Caught a couple nice browns Wednesday a 5lber 2 20” and one 16” and a half dozen around 12”


----------



## motorhead99999 (Apr 3, 2020)




----------



## alleyyooper (Apr 6, 2020)

Bet it was really the fisherperson with the pink hat that caught them. You just want the credit don't ya?

Al


----------



## buzz sawyer (Apr 6, 2020)

Been out a couple times now. They stocked goldies a couple weeks ago, caught three, some rainbows and a brookie. All 12" - 15". I like to fry in butter with some parsley and seafood seasoning.


----------



## motorhead99999 (Apr 6, 2020)

alleyyooper said:


> Bet it was really the fisherperson with the pink hat that caught them. You just want the credit don't ya?
> 
> Al


She did catch that one. I usually don’t take pics unless there huge.


----------



## motorhead99999 (Apr 6, 2020)

buzz sawyer said:


> Been out a couple times now. They stocked goldies a couple weeks ago, caught three, some rainbows and a brookie. All 12" - 15". I like to fry in butter with some parsley and seafood seasoning.

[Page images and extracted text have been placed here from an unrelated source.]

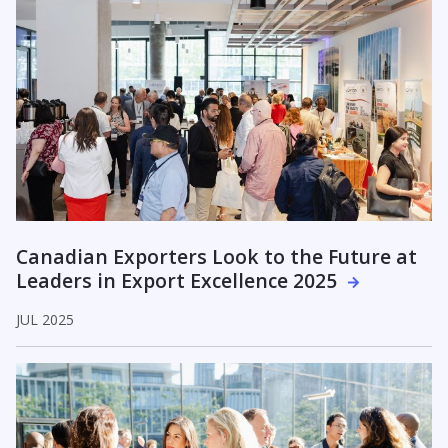
Canadian Exporters Look to the Future at
Leaders in Export Excellence 2025
JUL 2025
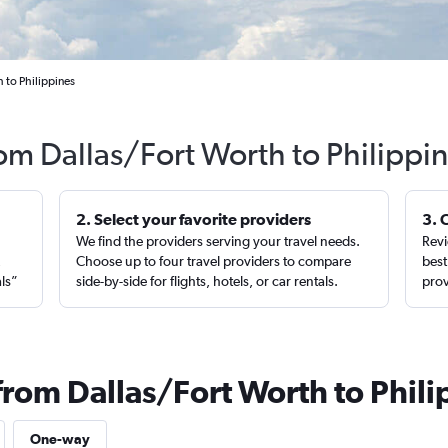
 to Philippines
rom Dallas/Fort Worth to Philippi
2. Select your favorite providers
3. 
We find the providers serving your travel needs.
Revi
,
Choose up to four travel providers to compare
best
als”
side-by-side for flights, hotels, or car rentals.
prov
from Dallas/Fort Worth to Phili
One-way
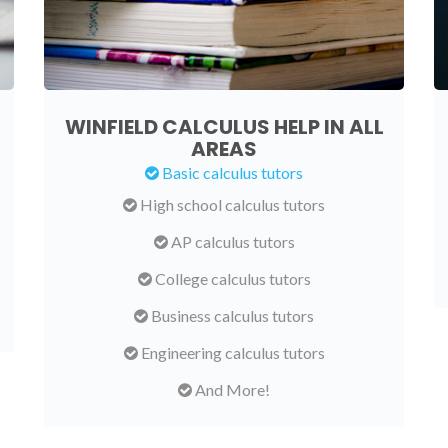
WINFIELD CALCULUS HELP IN ALL
AREAS
Basic calculus tutors
High school calculus tutors
AP calculus tutors
College calculus tutors
Business calculus tutors
Engineering calculus tutors
And More!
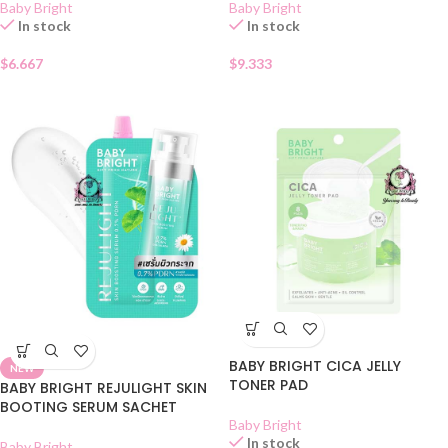
Baby Bright
Baby Bright
In stock
In stock
$
6.667
$
9.333
BABY BRIGHT CICA JELLY
NEW
TONER PAD
BABY BRIGHT REJULIGHT SKIN
BOOTING SERUM SACHET
Baby Bright
In stock
Baby Bright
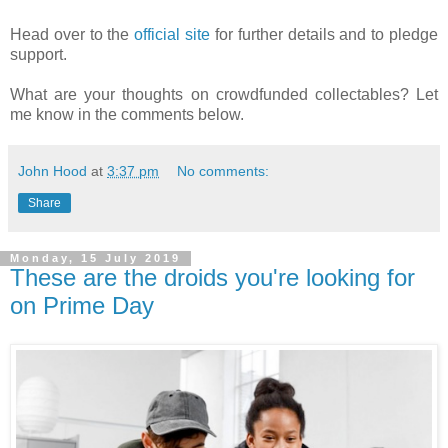
Head over to the
official site
for further details and to pledge
support.
What are your thoughts on crowdfunded collectables? Let
me know in the comments below.
John Hood
at
3:37 pm
No comments:
Share
Monday, 15 July 2019
These are the droids you're looking for
on Prime Day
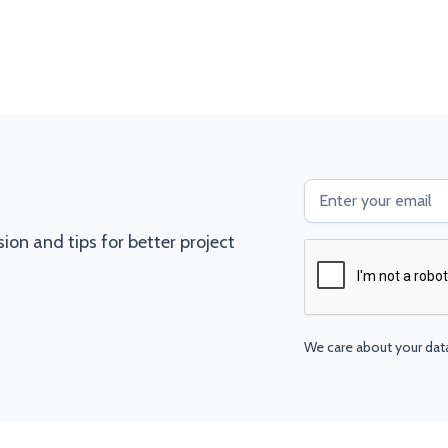
ssion and tips for better project
We care about your dat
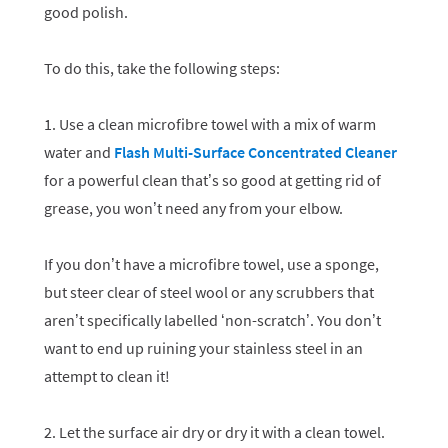
good polish.
To do this, take the following steps:
1. Use a clean microfibre towel with a mix of warm
water and
Flash Multi-Surface Concentrated Cleaner
for a powerful clean that’s so good at getting rid of
grease, you won’t need any from your elbow.
If you don’t have a microfibre towel, use a sponge,
but steer clear of steel wool or any scrubbers that
aren’t specifically labelled ‘non-scratch’. You don’t
want to end up ruining your stainless steel in an
attempt to clean it!
2. Let the surface air dry or dry it with a clean towel.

I went out this afternoon and caught a couple small browns 10-15 inch range. I usually don’t keep them except for my neighbor. Her son is deathly allergic to about everything with a shell including peanuts. She doesn’t feel comfortable buying fish from the store. Otherwise I let em go for next time. I like fish. Just hate cleaning them lol. I’ll keep the occasional walleye for myself.


----------